2014, Tate Modern
8m x 8m black cotton, human form.
Hidden Figures was a porous, unrehearsed performance open to everyone. Explore the black square and embody your opposition to BP’s sponsorship of Tate by manifesting a hidden figure. Join a team to plot your move.
We can’t help but look at Malevich’s Black Square with the knowledge that Russia was on the verge of revolution when this eerie object was created. It is an image full of foreboding and menace, as if something mighty is about to happen – as if a world is about to end.
Malevich’s Black Square was a blank slate, beyond representations of nature. Hidden Figures symbolises the black stain oil sponsorship makes on cultural institutions; the thick black redaction over the BP sum that Tate won’t reveal; the veil that Liberate Tate performers have worn; the figurative shapes these performers are making with their bodies.

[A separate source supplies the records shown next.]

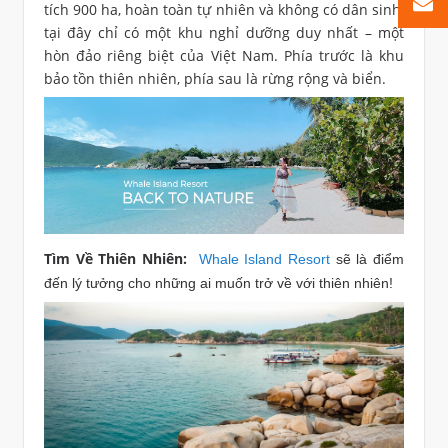
tích 900 ha, hoàn toàn tự nhiên và không có dân sinh,
tại đây chỉ có một khu nghỉ dưỡng duy nhất – một
hòn đảo riêng biệt của Việt Nam. Phía trước là khu
bảo tồn thiên nhiên, phía sau là rừng rộng và biển.
Tìm Về Thiên Nhiên:
Whale Island Resort
sẽ là điểm
đến lý tưởng cho những ai muốn trở về với thiên nhiên!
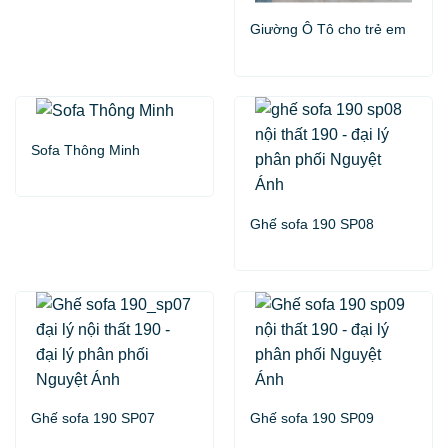
Giường Ô Tô cho trẻ em
Sofa Thông Minh
Ghế sofa 190 SP08
Ghế sofa 190 SP07
Ghế sofa 190 SP09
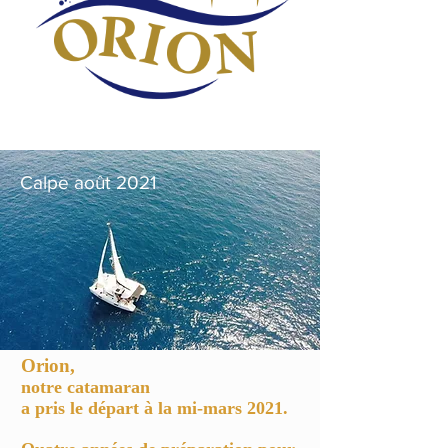
Calpe août 2021
Orion,
notre catamaran
a pris le départ à la mi-mars 2021.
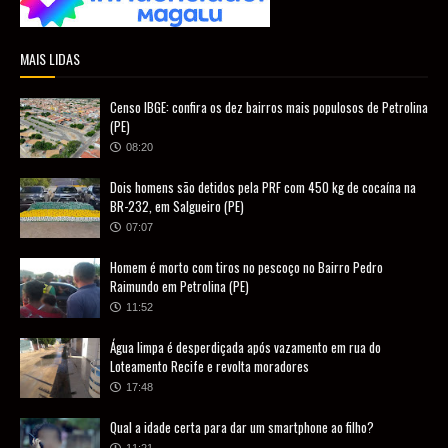
MAIS LIDAS
Censo IBGE: confira os dez bairros mais populosos de Petrolina
(PE)
08:20
Dois homens são detidos pela PRF com 450 kg de cocaína na
BR-232, em Salgueiro (PE)
07:07
Homem é morto com tiros no pescoço no Bairro Pedro
Raimundo em Petrolina (PE)
11:52
Água limpa é desperdiçada após vazamento em rua do
Loteamento Recife e revolta moradores
17:48
Qual a idade certa para dar um smartphone ao filho?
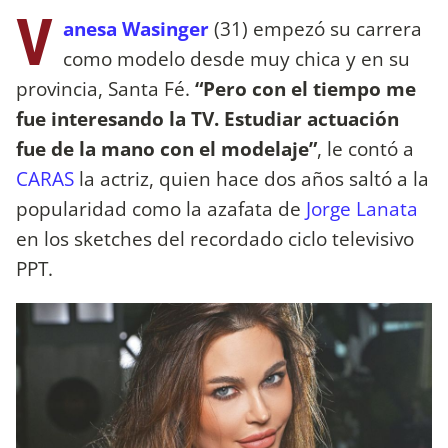
V
anesa Wasinger
(31) empezó su carrera
como modelo desde muy chica y en su
provincia, Santa Fé.
“Pero con el tiempo me
fue interesando la TV. Estudiar actuación
fue de la mano con el modelaje”
, le contó a
CARAS
la actriz, quien hace dos años saltó a la
popularidad como la azafata de
Jorge Lanata
en los sketches del recordado ciclo televisivo
PPT.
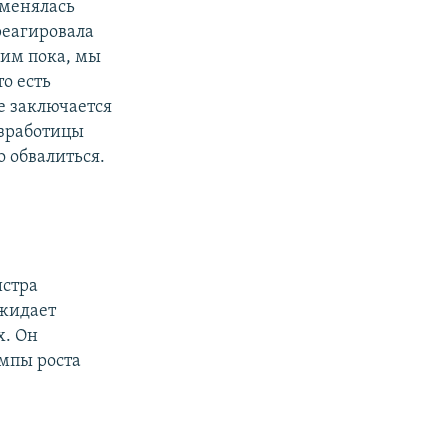
 менялась
 реагировала
дим пока, мы
то есть
е заключается
езработицы
 обвалиться.
истра
ожидает
х. Он
емпы роста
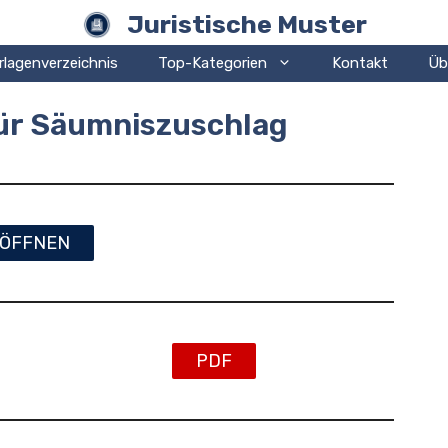
Juristische Muster
rlagenverzeichnis
Top-Kategorien
Kontakt
Üb
für Säumniszuschlag
ÖFFNEN
PDF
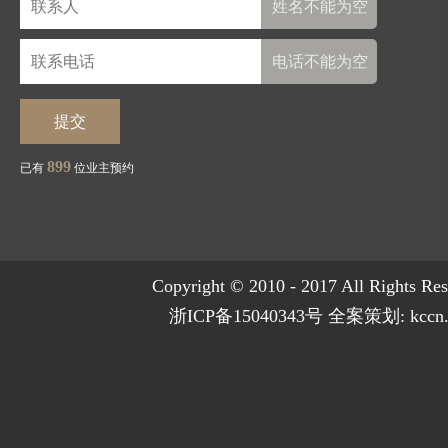
姓名不能为空
电话不能为空
提交
899
已有
位业主预约
Copyright © 2010 - 2017 All Rights Re
浙ICP备15040343号
全案策划:
kccn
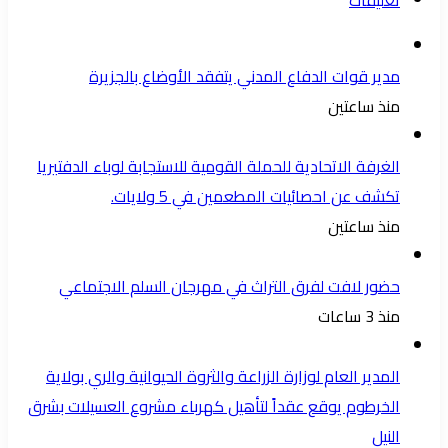
تعليقات
مدير قوات الدفاع المدني يتفقد الأوضاع بالجزيرة
منذ ساعتين
الغرفة الاتحادية للحملة القومية للاستجابة لوباء الدفتيريا
تكشف عن احصائيات المطعمين في 5 ولايات.
منذ ساعتين
حضور لافت لفرق التراث في مهرجان السلم الاجتماعي
منذ 3 ساعات
المدير العام لوزارة الزراعة والثروة الحيوانية والري بولاية
الخرطوم يوقع عقداً لتأهيل كهرباء مشروع العسيلات بشرق
النيل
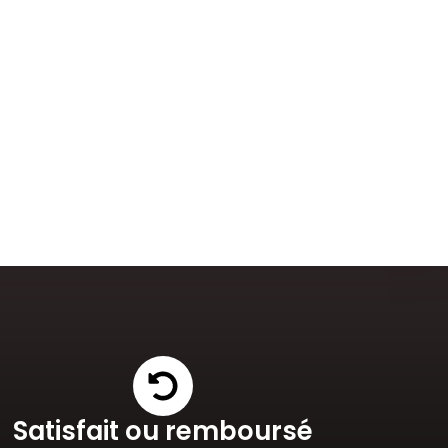
Satisfait ou remboursé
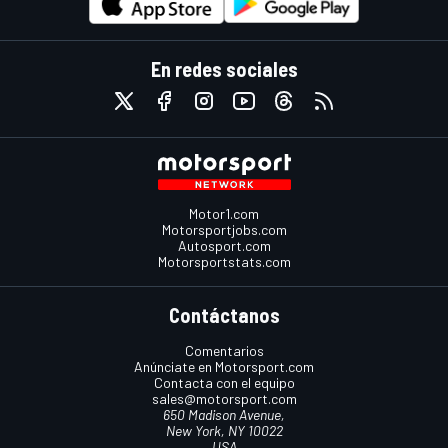
En redes sociales
Motor1.com
Motorsportjobs.com
Autosport.com
Motorsportstats.com
Contáctanos
Comentarios
Anúnciate en Motorsport.com
Contacta con el equipo
sales@motorsport.com
650 Madison Avenue,
New York, NY 10022
USA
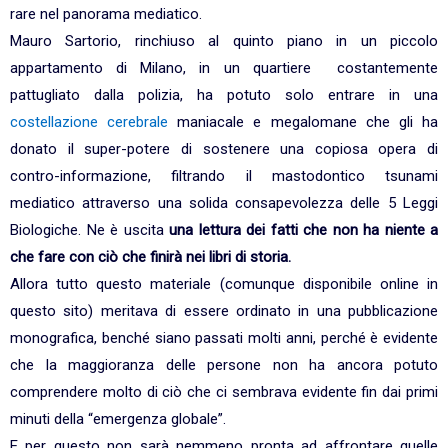
rare nel panorama mediatico.
Mauro Sartorio, rinchiuso al quinto piano in un piccolo
appartamento di Milano, in un quartiere costantemente
pattugliato dalla polizia, ha potuto solo entrare in una
costellazione cerebrale
maniacale e megalomane che gli ha
donato il super-potere di sostenere una copiosa opera di
contro-informazione, filtrando il mastodontico tsunami
mediatico attraverso una solida consapevolezza delle 5 Leggi
Biologiche. Ne è uscita
una lettura dei fatti che non ha niente a
che fare con ciò che finirà nei libri di storia.
Allora tutto questo materiale (comunque disponibile online in
questo sito) meritava di essere ordinato in una pubblicazione
monografica, benché siano passati molti anni, perché è evidente
che la maggioranza delle persone non ha ancora potuto
comprendere molto di ciò che ci sembrava evidente fin dai primi
minuti della “emergenza globale”.
E per questo non sarà nemmeno pronta ad affrontare quelle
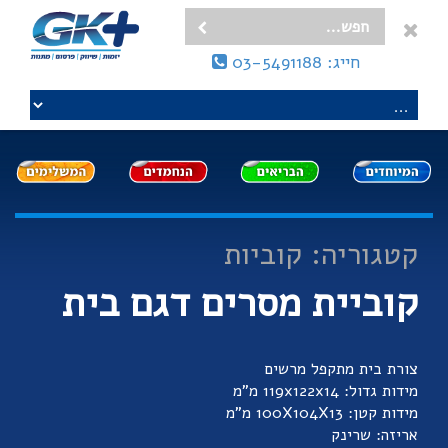
חייג: 03-5491188
קטגוריה: קוביות
קוביית מסרים דגם בית
צורת בית מתקפל מרשים
מידות גדול: 119x122x14 מ"מ
מידות קטן: 100X104X13 מ"מ
אריזה: שרינק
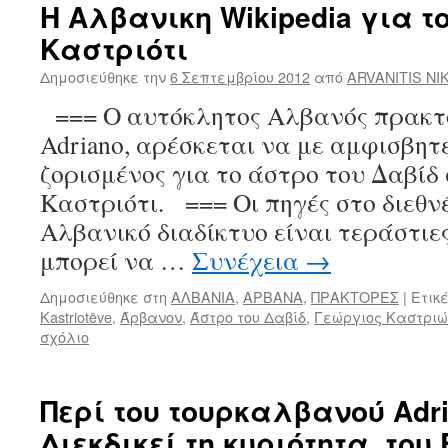
Η Αλβανικη Wikipedia για τ
Καστριότι
Δημοσιεύθηκε την
6 Σεπτεμβρίου 2012
από
ARVANITIS NI
=== Ο αυτόκλητος Αλβανός πρακτο
Adriano, αρέσκεται να με αμφισβητε
ζορισμένος για το άστρο του Δαβί
Καστριότι. === Οι πηγές στο διεθν
Αλβανικό διαδίκτυο είναι τεράστιε
μπορεί να …
Συνέχεια
→
Δημοσιεύθηκε στη
ΑΛΒΑΝΙΑ
,
ΑΡΒΑΝΑ
,
ΠΡΑΚΤΟΡΕΣ
|
Ετικέ
Kastriotëve
,
Άρβανον
,
Άστρο του Δαβίδ
,
Γεώργιος Καστριώ
σχόλιο
Περί του τουρκαλβανού Adri
Διεκδικεί τη κυριότητα, του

Hidden Figures made reference to Tate’s refusal to disclose information about its controversial sponsorship relationship with BP. In April 2014, the UK’s Information Commissioner ruled that Tate was breaking information law by refusing to remove a series of black squares redacting information about the sponsorship deal in meeting minutes of Tate’s Ethics Committee and Board of Trustees.
Tate appeared before the Information Tribunal on 18 September to appeal the ruling that it must remove redactions from its governing body minutes. To mark the occasion, on 6 September, Liberate Tate reinterpreted Kazimir Malevich’s iconic ‘Black Square’ painting, which was on display at the time as part of the Malevich exhibition at Tate Modern.